Government shutdown deadline looms over US spending Bill

A general view of the US Capitol dome can be seen to the carriage entrance to the US Senate in Washington Dec 11, 2014. With the threat looming of a midnight government shutdown, the fate of a US$1.1 trillion (S$1.4 trillion) US spending Bill was thr
A general view of the US Capitol dome can be seen to the carriage entrance to the US Senate in Washington Dec 11, 2014. With the threat looming of a midnight government shutdown, the fate of a US$1.1 trillion (S$1.4 trillion) US spending Bill was thrust into doubt on Thursday by Democratic objections over a provision to roll back part of the Dodd-Frank financial reform law. -- PHOTO: REUTERS

WASHINGTON (REUTERS) - With the threat looming of a midnight government shutdown, the fate of a US$1.1 trillion (S$1.4 trillion) US spending Bill was thrust into doubt on Thursday by Democratic objections over a provision to roll back part of the Dodd-Frank financial reform law.

Republican leaders in the House of Representatives delayed a Thursday afternoon vote on final passage to shore up support after the measure cleared a procedural hurdle by only two votes.

Both liberal Democrats and conservative Republicans were urging their colleagues to oppose it.

“Leadership teams are still talking to their respective members. A vote is still planned for this afternoon,” said Mike Long, a spokesman for House Majority Leader Kevin McCarthy.

With current spending authority for federal agencies expiring at midnight on Thursday, the House was also planning to pass a two-day extension to avoid a shutdown and allow more time for the Senate to consider the 1,603-page funding package, Republican aides said.

A longer, three-month extension of current spending levels was also floated by a senior congressional aide as a possible alternative plan if support for the Bill wanes.

Negotiated by Republican and Democratic appropriators and leaders in both chambers, the Bill looked to be cruising toward passage until full details were disclosed on Tuesday night.

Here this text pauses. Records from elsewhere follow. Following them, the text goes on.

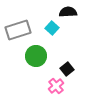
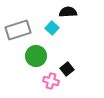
pink cross: moved 5 px left, 5 px up; rotated 35 degrees counterclockwise
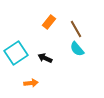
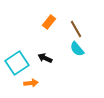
cyan square: moved 1 px right, 10 px down
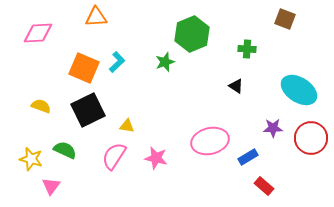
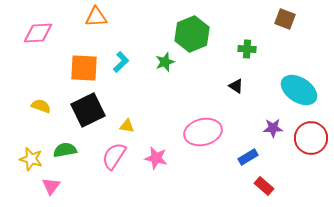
cyan L-shape: moved 4 px right
orange square: rotated 20 degrees counterclockwise
pink ellipse: moved 7 px left, 9 px up
green semicircle: rotated 35 degrees counterclockwise
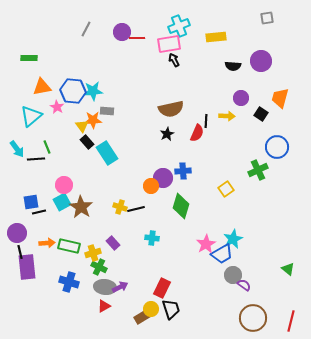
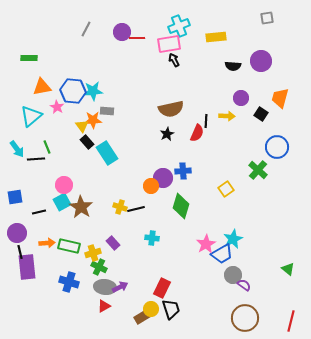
green cross at (258, 170): rotated 24 degrees counterclockwise
blue square at (31, 202): moved 16 px left, 5 px up
brown circle at (253, 318): moved 8 px left
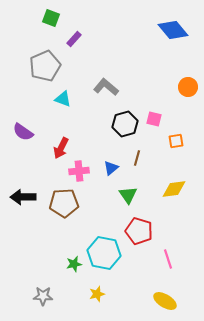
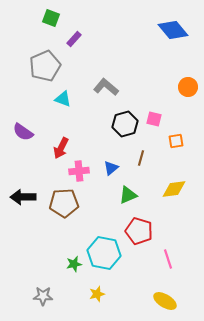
brown line: moved 4 px right
green triangle: rotated 42 degrees clockwise
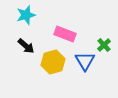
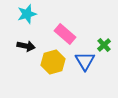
cyan star: moved 1 px right, 1 px up
pink rectangle: rotated 20 degrees clockwise
black arrow: rotated 30 degrees counterclockwise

Liberals, led by Senator Elizabeth Warren of Massachusetts, were livid that it included a provision that kills planned restrictions on derivatives trading by large banks, allowing them to continue trading swaps and futures in units that benefit from federal deposit insurance and Federal Reserve loans.

The Obama administration and Democratic lawmakers also were worried about setting a precedent that emboldens Republicans to cram more Dodd-Frank rollbacks into must-pass legislation, especially when Republicans have control over both chambers of Congress next year.

The Dodd-Frank regulatory overhaul was enacted in the wake of a financial crisis triggered partly by the collapse of complex mortgage derivatives. “Heaven knows what the Republicans will try to jam down our throats,” Democratic Representative Elijah Cummings told reporters.

But the White House appeared to put a higher priority on government funding. It said in a statement that President Barack Obama would still sign the measure if it passed, even though he objects to the derivatives rollback and some other provisions.

“We believe that this compromise proposal merits bipartisan support on Capitol Hill, and hopefully will arrive on the President’s desk in the next few days, and if it does, he will sign it,” White House spokesman Josh Earnest told reporters.

The measure also faces opposition from conservative Republicans, who say it fails to do anything to stop Obama’s immigration order which they view as “amnesty” for illegal immigrants. Sixteen Republicans voted against it in the procedural vote, and more may say no to final passage.

Some Democrats also demanded the removal of a provision that allows a massive increase in individual contributions to national political parties for federal elections, potentially up to US$777,600 a year.

Democratic support is seen as critical to passage of the spending Bill in the House, as Republican aides and lawmakers say it is unlikely their party would be able to muster enough votes for passage on its own.

The spending Bill would keep most federal agencies funded through September 2015, except for the Department of Homeland Security (DHS), which would get an extension only through Feb 27.

The plan is intended to give Republicans leverage over DHS next year, when they will have a stronger majority and take control of the Senate.

The Republicans intend to deny funding to the agency for implementation of Obama’s order allowing millions of undocumented immigrants to stay and work in the United States.